From a detection standpoint, the most important module in this call stack is the final user module. Elastic shows this module, including its hash and any code signatures. These details aid in alert triage, but more importantly, they drastically improve the granularity at which we can baseline the behaviours of legitimate software that sometimes behaves like malware. The more accurately we can baseline normal, the harder it is for malware to blend in.

{
  "process.thread.Ext": {
    "call_stack_summary": "ntdll.dll|kernelbase.dll|file.dll|rundll32.exe|kernel32.dll|ntdll.dll",
    "call_stack": [
      { "symbol_info": "c:\\windows\\system32\\ntdll.dll!NtAllocateVirtualMemory+0x14" }, /* Native API */
      { "symbol_info": "c:\\windows\\system32\\kernelbase.dll!VirtualAllocExNuma+0x62" }, /* Win32 API */
      { "symbol_info": "c:\\windows\\system32\\kernelbase.dll!VirtualAllocEx+0x16" }, /* Win32 API */
      {
        "symbol_info": "c:\\users\\user\\desktop\\file.dll+0x160d8b", /* final user module */
        "callsite_trailing_bytes": "488bf0488d4d88e8197ee2ff488bc64883c4685b5e5f415c415d415e415f5dc390909090905541574156415541545756534883ec58488dac2490000000488b71",
        "callsite_leading_bytes": "088b4d38894c2420488bca48894db8498bd0488955b0458bc1448945c4448b4d3044894dc0488d4d88e8e77de2ff488b4db8488b55b0448b45c4448b4dc0ffd6"
      },
      { "symbol_info": "c:\\users\\user\\desktop\\file.dll+0x7b429" },
      { "symbol_info": "c:\\users\\user\\desktop\\file.dll+0x44a9" },
      { "symbol_info": "c:\\users\\user\\desktop\\file.dll+0x5f58" },
      { "symbol_info": "c:\\windows\\system32\\rundll32.exe+0x3bcf" },
      { "symbol_info": "c:\\windows\\system32\\rundll32.exe+0x6309" }, /* first user module - typically the ETHREAD.Win32StartAddress module */
      { "symbol_info": "c:\\windows\\system32\\kernel32.dll!BaseThreadInitThunk+0x14" }, /* Win32 API */
      { "symbol_info": "c:\\windows\\system32\\ntdll.dll!RtlUserThreadStart+0x21" /* Native API - the ETHREAD.StartAddress module */
      }
    ],
    "call_stack_final_user_module": {
      "path": "c:\\users\\user\\desktop\\file.dll",
      "code_signature": [ { "exists": false } ],
      "name": "file.dll",
      "hash": { "sha256": "0240cc89d4a76bafa9dcdccd831a263bf715af53e46cac0b0abca8116122d242" }
    }
  }
}

Sample enriched call stack

Call stack final user module enrichments:

nameThe file name of the call_stack_final_user_module. Can also be "Unbacked" indicating private executable memory, or "Undetermined" indicating a suspicious call stack.
pathThe file path of the call_stack_final_user_module.
hash.sha256The sha256 of the call_stack_final_user_module, or the protection_provenance module if any.
code_signatureCode signature of the call_stack_final_user_module, or the protection_provenance module if any.
allocation_private_bytesThe number of bytes in this memory region that are both +X and non-shareable. Non-zero values can indicate code hooking, patching, or hollowing.
protectionThe memory protection for the acting region of pages is included if it is not RX. Corresponds to MEMORY_BASIC_INFORMATION.Protect.
protection_provenanceThe name of the memory region that caused the last modification of the protection of this page. "Unbacked" may indicate shellcode.
protection_provenance_pathThe path of the module that caused the last modification of the protection of this page.
reasonThe anomalous call_stack_summary that led to an "Undetermined" protection_provenance.

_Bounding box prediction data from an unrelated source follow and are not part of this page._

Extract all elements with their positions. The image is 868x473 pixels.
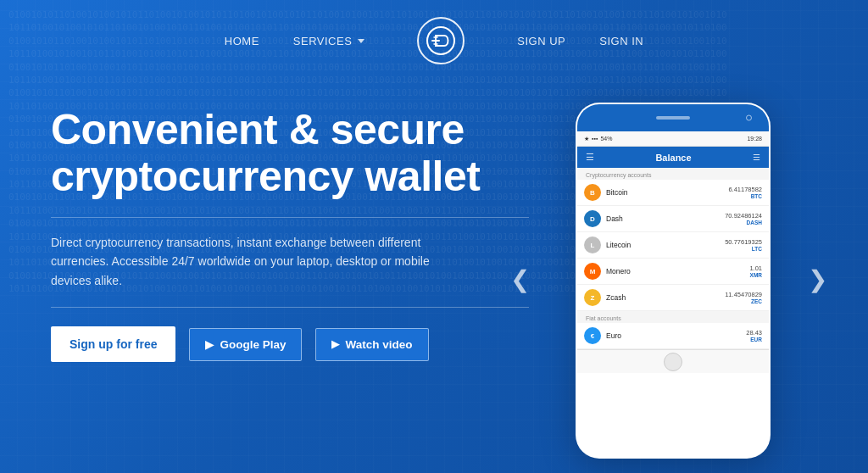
coin-list: B Bitcoin 6.41178582 BTC D Dash 70.92486…	[577, 180, 769, 311]
coin-name: Bitcoin	[606, 188, 723, 197]
phone-bottom-bezel	[577, 349, 769, 373]
wallet-content: Cryptocurrency accounts B Bitcoin 6.4117…	[577, 168, 769, 349]
logo-icon	[426, 25, 456, 56]
menu-icon: ☰	[586, 152, 594, 163]
fiat-list: € Euro 28.43 EUR	[577, 323, 769, 349]
coin-row: Z Zcash 11.45470829 ZEC	[577, 285, 769, 311]
phone-top-bezel	[577, 104, 769, 131]
coin-amount: 6.41178582	[728, 186, 762, 193]
coin-symbol: XMR	[749, 272, 762, 278]
logo-circle	[417, 17, 465, 64]
googleplay-button[interactable]: ▶ Google Play	[189, 328, 302, 361]
hero-headline: Convenient & secure cryptocurrency walle…	[51, 107, 529, 200]
phone-mockup-area: ❮ ★ ▪▪▪ 54% 19:28 ☰ Balanc	[529, 98, 817, 459]
coin-row: B Bitcoin 6.41178582 BTC	[577, 180, 769, 206]
coin-name: Litecoin	[606, 241, 720, 249]
nav-signup[interactable]: SIGN UP	[517, 35, 565, 47]
carousel-prev-button[interactable]: ❮	[504, 258, 537, 299]
phone-speaker	[656, 116, 690, 120]
coin-symbol: DASH	[725, 220, 762, 225]
coin-row: D Dash 70.92486124 DASH	[577, 206, 769, 232]
fiat-amount: 28.43	[746, 329, 762, 337]
coin-name: Monero	[606, 267, 744, 275]
app-header: ☰ Balance ☰	[577, 147, 769, 168]
coin-symbol: LTC	[725, 246, 762, 252]
phone-mockup: ★ ▪▪▪ 54% 19:28 ☰ Balance ☰ Cryptocurren…	[576, 103, 771, 459]
divider-1	[51, 217, 529, 218]
coin-name: Zcash	[606, 293, 720, 302]
wifi-icon: 54%	[600, 136, 612, 142]
nav-signin[interactable]: SIGN IN	[599, 35, 643, 47]
phone-camera	[746, 115, 752, 121]
fiat-name: Euro	[606, 331, 741, 340]
coin-amount: 11.45470829	[725, 291, 762, 298]
watchvideo-button[interactable]: ▶ Watch video	[315, 328, 428, 361]
coin-amount: 70.92486124	[725, 212, 762, 220]
coin-amount: 50.77619325	[725, 238, 762, 246]
time-display: 19:28	[747, 136, 762, 142]
status-left: ★ ▪▪▪ 54%	[584, 136, 612, 142]
coin-icon: L	[584, 236, 601, 253]
signup-button[interactable]: Sign up for free	[51, 326, 175, 362]
home-button	[664, 353, 682, 371]
coin-symbol: BTC	[728, 193, 762, 199]
carousel-next-button[interactable]: ❯	[801, 258, 834, 299]
fiat-icon: €	[584, 327, 601, 344]
main-content: Convenient & secure cryptocurrency walle…	[0, 81, 868, 459]
status-right: 19:28	[747, 136, 762, 142]
svg-point-0	[427, 27, 454, 54]
android-icon: ▶	[205, 338, 214, 351]
divider-2	[51, 307, 529, 308]
status-bar: ★ ▪▪▪ 54% 19:28	[577, 131, 769, 147]
nav-services[interactable]: SERVICES	[293, 35, 365, 47]
nav-right: SIGN UP SIGN IN	[517, 35, 643, 47]
bluetooth-icon: ★	[584, 136, 589, 142]
signal-icon: ▪▪▪	[592, 136, 598, 142]
coin-icon: Z	[584, 289, 601, 306]
navigation: HOME SERVICES SIGN UP SIGN IN	[0, 0, 868, 81]
cta-row: Sign up for free ▶ Google Play ▶ Watch v…	[51, 326, 529, 362]
site-logo[interactable]	[415, 15, 466, 66]
coin-icon: M	[584, 263, 601, 280]
coin-symbol: ZEC	[725, 298, 762, 304]
hero-left: Convenient & secure cryptocurrency walle…	[51, 98, 529, 362]
play-icon: ▶	[331, 338, 339, 350]
fiat-symbol: EUR	[746, 337, 762, 342]
coin-row: M Monero 1.01 XMR	[577, 259, 769, 285]
chevron-down-icon	[358, 39, 364, 43]
app-title: Balance	[655, 153, 691, 163]
coin-icon: D	[584, 210, 601, 227]
coin-name: Dash	[606, 214, 720, 223]
coin-row: L Litecoin 50.77619325 LTC	[577, 232, 769, 259]
coin-amount: 1.01	[749, 264, 762, 272]
nav-left: HOME SERVICES	[225, 35, 365, 47]
settings-icon: ☰	[753, 153, 760, 162]
crypto-section-label: Cryptocurrency accounts	[577, 168, 769, 180]
coin-icon: B	[584, 184, 601, 201]
hero-subtext: Direct cryptocurrency transactions, inst…	[51, 233, 466, 290]
fiat-section-label: Fiat accounts	[577, 311, 769, 323]
nav-home[interactable]: HOME	[225, 35, 259, 47]
fiat-row: € Euro 28.43 EUR	[577, 323, 769, 349]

A quick call stack glossary

When examining call stacks, there are some Native API functions that are helpful to be familiar with. Ken Johnson, now of Microsoft, has provided us with a catalog of NTDLL kernel mode to user mode callbacks to get us started. Seriously, you should pause here and go read that first.

We met RtlUserThreadStart earlier. Both it and its sibling RtlUserFiberStart should only ever appear at the bottom of a call stack. These are the entrypoints for user threads and fibers, respectively. The first instruction on every thread, however, is actually LdrInitializeThunk. After performing the user-mode component of thread initialisation (and process, if required), this function transfers control to the entrypoint via NtContinue, which updates the instruction pointer directly. This means that it does not appear in any future stack walks.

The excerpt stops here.